A crise, global, que, hoje, indiscriminada e arbitrariamente, se abateu sobre nós, invoca o conflito e a ação, concertada e subordinada, a princípios, tratados e pactos, partilhados, assumidos e assinados, por todos, representados nas instituições, que nos representam, a nós e às nações.

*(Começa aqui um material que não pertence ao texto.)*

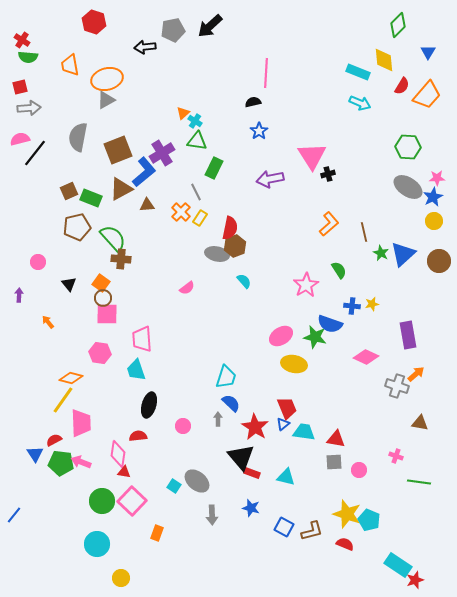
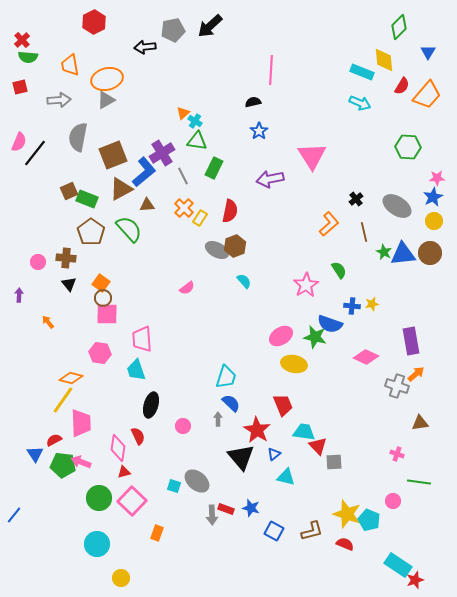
red hexagon at (94, 22): rotated 15 degrees clockwise
green diamond at (398, 25): moved 1 px right, 2 px down
red cross at (22, 40): rotated 14 degrees clockwise
cyan rectangle at (358, 72): moved 4 px right
pink line at (266, 73): moved 5 px right, 3 px up
gray arrow at (29, 108): moved 30 px right, 8 px up
pink semicircle at (20, 139): moved 1 px left, 3 px down; rotated 126 degrees clockwise
brown square at (118, 150): moved 5 px left, 5 px down
black cross at (328, 174): moved 28 px right, 25 px down; rotated 24 degrees counterclockwise
gray ellipse at (408, 187): moved 11 px left, 19 px down
gray line at (196, 192): moved 13 px left, 16 px up
green rectangle at (91, 198): moved 4 px left, 1 px down
orange cross at (181, 212): moved 3 px right, 4 px up
brown pentagon at (77, 227): moved 14 px right, 5 px down; rotated 24 degrees counterclockwise
red semicircle at (230, 228): moved 17 px up
green semicircle at (113, 238): moved 16 px right, 9 px up
green star at (381, 253): moved 3 px right, 1 px up
gray ellipse at (217, 254): moved 4 px up; rotated 15 degrees clockwise
blue triangle at (403, 254): rotated 36 degrees clockwise
brown cross at (121, 259): moved 55 px left, 1 px up
brown circle at (439, 261): moved 9 px left, 8 px up
purple rectangle at (408, 335): moved 3 px right, 6 px down
black ellipse at (149, 405): moved 2 px right
red trapezoid at (287, 408): moved 4 px left, 3 px up
brown triangle at (420, 423): rotated 18 degrees counterclockwise
blue triangle at (283, 424): moved 9 px left, 30 px down
red star at (255, 427): moved 2 px right, 3 px down
red semicircle at (138, 436): rotated 72 degrees clockwise
red triangle at (336, 439): moved 18 px left, 7 px down; rotated 36 degrees clockwise
pink diamond at (118, 454): moved 6 px up
pink cross at (396, 456): moved 1 px right, 2 px up
green pentagon at (61, 463): moved 2 px right, 2 px down
pink circle at (359, 470): moved 34 px right, 31 px down
red triangle at (124, 472): rotated 24 degrees counterclockwise
red rectangle at (252, 473): moved 26 px left, 36 px down
cyan square at (174, 486): rotated 16 degrees counterclockwise
green circle at (102, 501): moved 3 px left, 3 px up
blue square at (284, 527): moved 10 px left, 4 px down
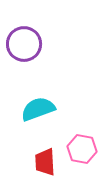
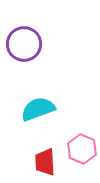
pink hexagon: rotated 12 degrees clockwise
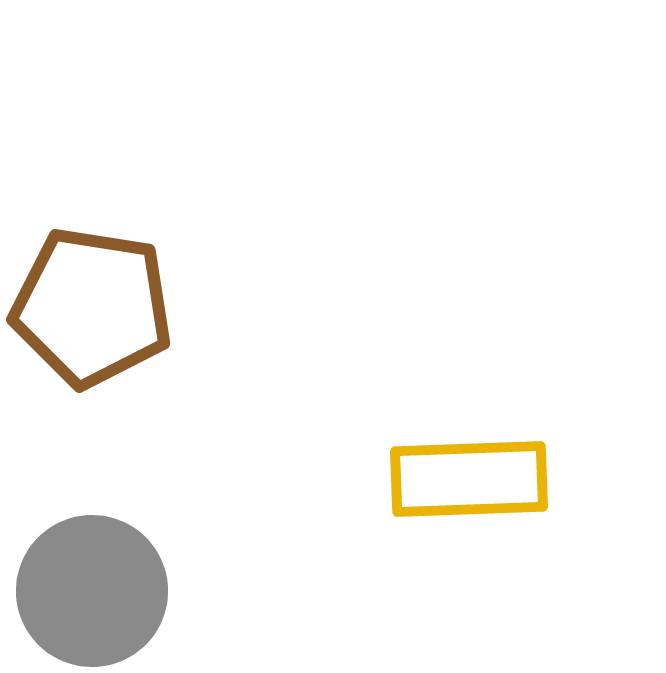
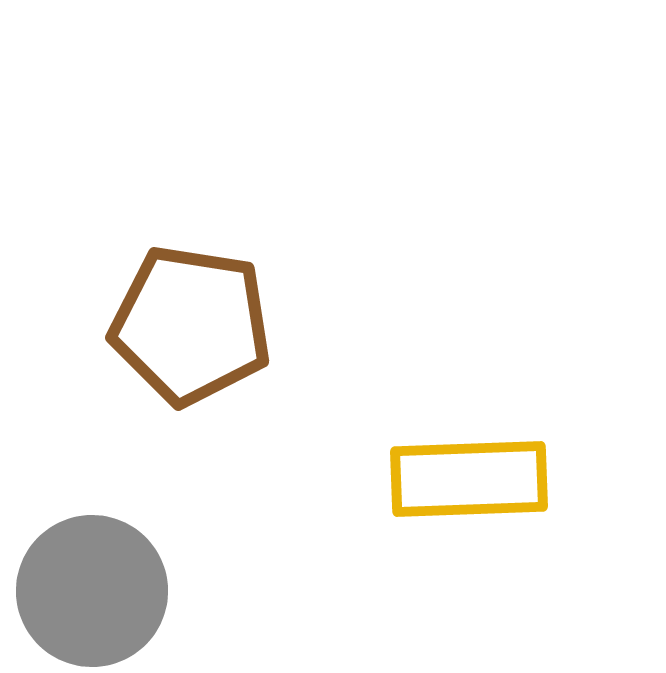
brown pentagon: moved 99 px right, 18 px down
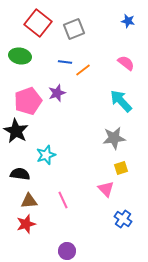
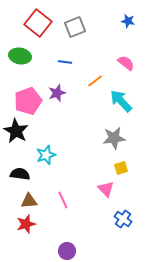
gray square: moved 1 px right, 2 px up
orange line: moved 12 px right, 11 px down
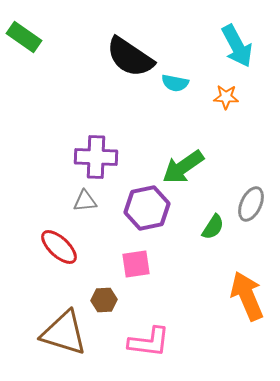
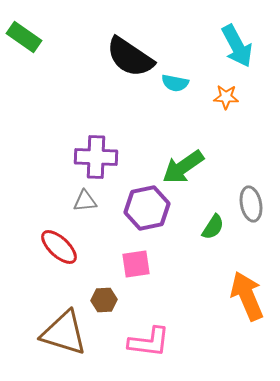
gray ellipse: rotated 36 degrees counterclockwise
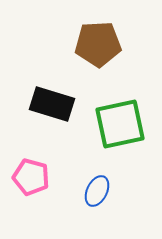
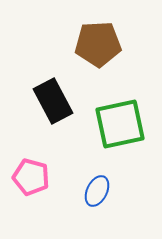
black rectangle: moved 1 px right, 3 px up; rotated 45 degrees clockwise
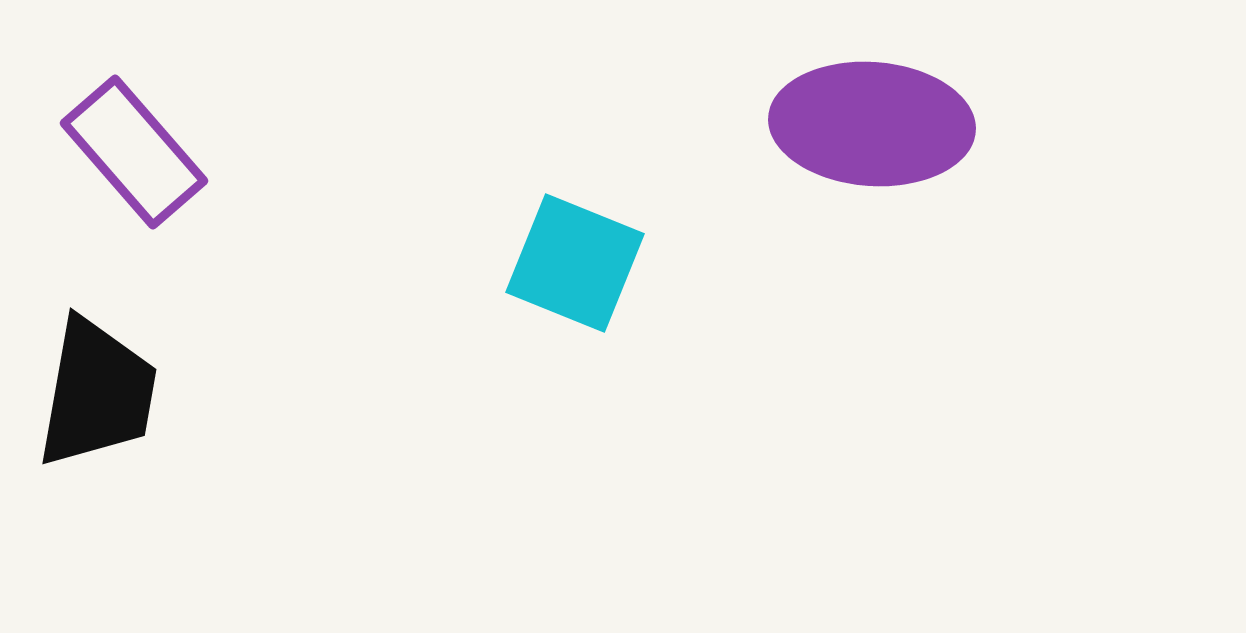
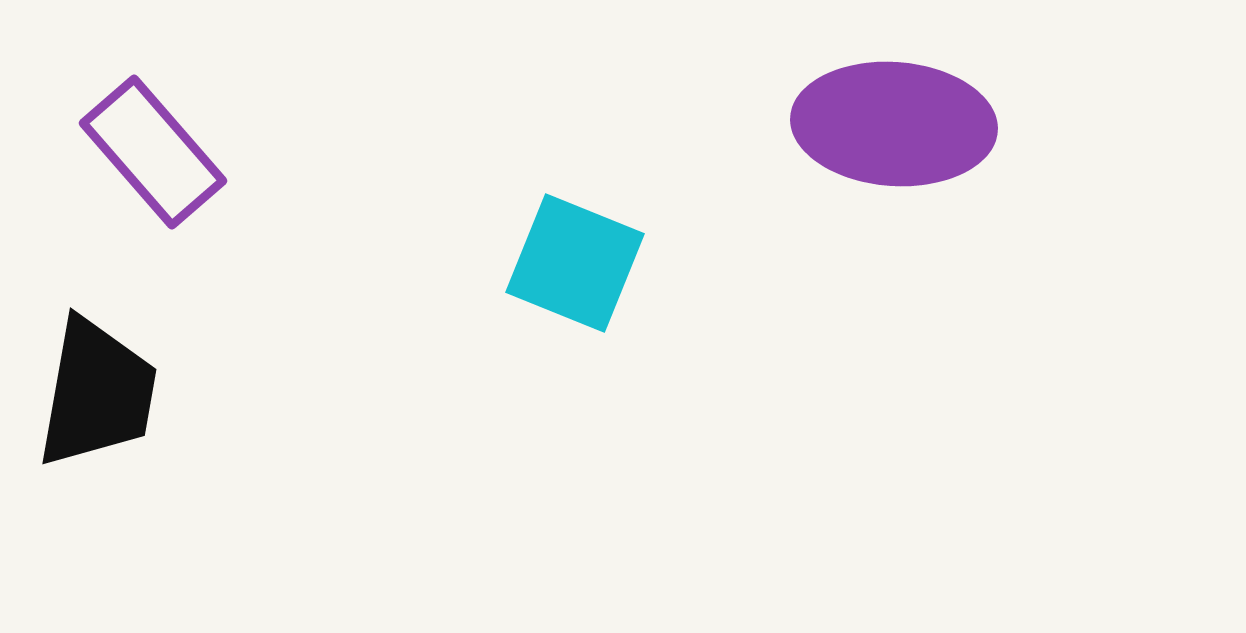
purple ellipse: moved 22 px right
purple rectangle: moved 19 px right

Observação: os tempos que vivemos, de ajuda transnacional e intervenção Militar, trazem-nos à memória os tratados, internacionais, fundamentais e fundacionais, do que, hoje, somos, e, hoje, como ontem, somos estado, nação, bandeira, instituição e razão, em reconhecer, na instituição, Militar, um pouco de nós.

As Forças Armadas representam-nos, hoje, em território nacional e internacional – no âmbito da NATO, da ONU, ou fruto de necessidades e preocupações bilaterais ou multilaterais, evocando o Pacto Atlântico, assinado em Washington, curiosamente, em abril, de 1949, que nos aviva o princípio da solidariedade e da proteção, mútuas, podendo inferir-se do seu artigo 5.º, o que hoje vivemos e percebemos – um por todos, todos por um, à imagem do oportuno – cuide de si, cuide dos outros.

Nota: O Pacto Atlântico foi assinado, em Washington, em 4 de abril de 1949, pelos cinco países signatários do tratado de Bruxelas, os EUA, o Canadá, a Noruega, a Dinamarca, a Islândia, Portugal e Itália.